Bronchiolitis diagnosis depends mainly on the symptoms and physical examination, as the laboratory diagnosis is not specific for the disease. Commonly used lab tests include viral pathogen tests like ELISA, immunofluorescent assays, and optical immunoassays. Complete blood count is also not specific for bronchiolitis. Pulmonary function tests may be helpful in supporting the diagnosis and excluding other obstructive lung diseases.

X-ray

Chest X-ray in cases of bronchiolitis is usually nonspecific and may be inefficient for differentiating bronchiolitis from other lower respiratory tract infections. A chest X-ray may show atelectasis and consolidations. It is also used in excluding other medical conditions like pneumonia.

CT

CT scan shows nonspecific findings that can be found in other diseases. These findings are centrilobular nodules, bronchiolar wall thickening, ground glass appearance, and parenchymal cysts.

MRI

There are no MRI findings associated with bronchiolitis.

Other Imaging Findings

There are no additional imaging findings for bronchiolitis.

Other Diagnostic Studies

There are no additional diagnostic findings for bronchiolitis.

Treatment

Medical Therapy

The predominant therapy for bronchiolitis is providing supportive measures. Supportive therapy includes frequent, small feeding and oxygen therapy. In severe cases, infants may require intravenous fluids and food via a nasogastric tube. In extreme cases, mechanical ventilation or the use of continuous positive airway pressure (CPAP) might be necessary.

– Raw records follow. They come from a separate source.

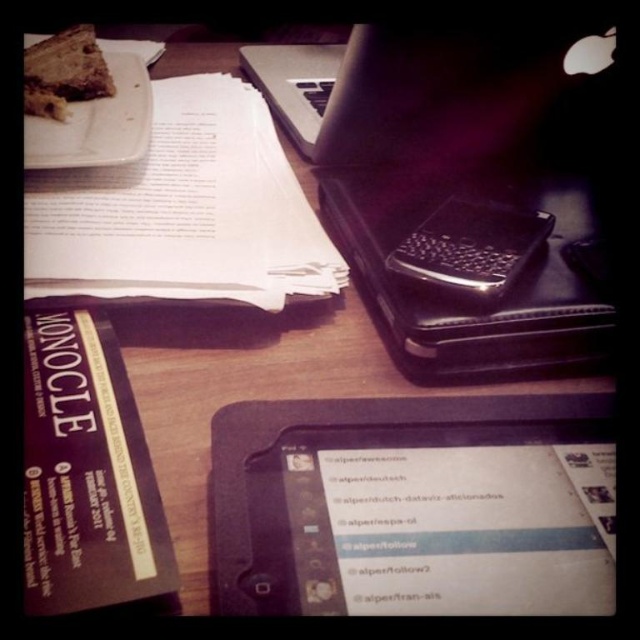 Question: Which point appears farthest from the camera in this image?

Choices:
 (A) (x=540, y=566)
 (B) (x=58, y=324)
 (C) (x=92, y=83)

Answer: (C)

Question: Estimate the real-world distances between objects in this image. Which object is farther from the black plastic phone at center?

Choices:
 (A) chocolate cake at upper left
 (B) white paper at upper left
 (C) matte black book at lower left
 (D) white plastic plate at upper left

Answer: (A)

Question: Is black matte tablet at center bigger than white paper at upper left?

Choices:
 (A) no
 (B) yes

Answer: (A)

Question: Observing the image, what is the correct spatial positioning of black matte tablet at center in reference to matte black book at lower left?

Choices:
 (A) below
 (B) above

Answer: (A)

Question: Can you confirm if matte black book at lower left is thinner than white plastic plate at upper left?

Choices:
 (A) yes
 (B) no

Answer: (A)

Question: Based on their relative distances, which object is nearer to the black matte tablet at center?

Choices:
 (A) black plastic phone at center
 (B) chocolate cake at upper left
 (C) matte black book at lower left
 (D) white paper at upper left

Answer: (C)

Prophylaxis is indicated in infants with hemodynamically significant heart disease and preterm infants who require >21% oxygen for at least the first 28 days of life. The drug of choice for prophylaxis is palivizumab.

Surgery

Surgical intervention is not recommended for the management of bronchiolitis.

Primary Prevention

Effective measures for the primary prevention of bronchiolitis include washing hands, avoiding contact with patients with symptomatic respiratory infections, and prevention of tobacco smoke exposure. These preventive measures are to prevent viral dissemination during the RSV season. In patients with a high risk of developing severe infection, passive immunization with palivizumab is recommended.

Secondary Prevention

There are no secondary preventive measures available for bronchiolitis.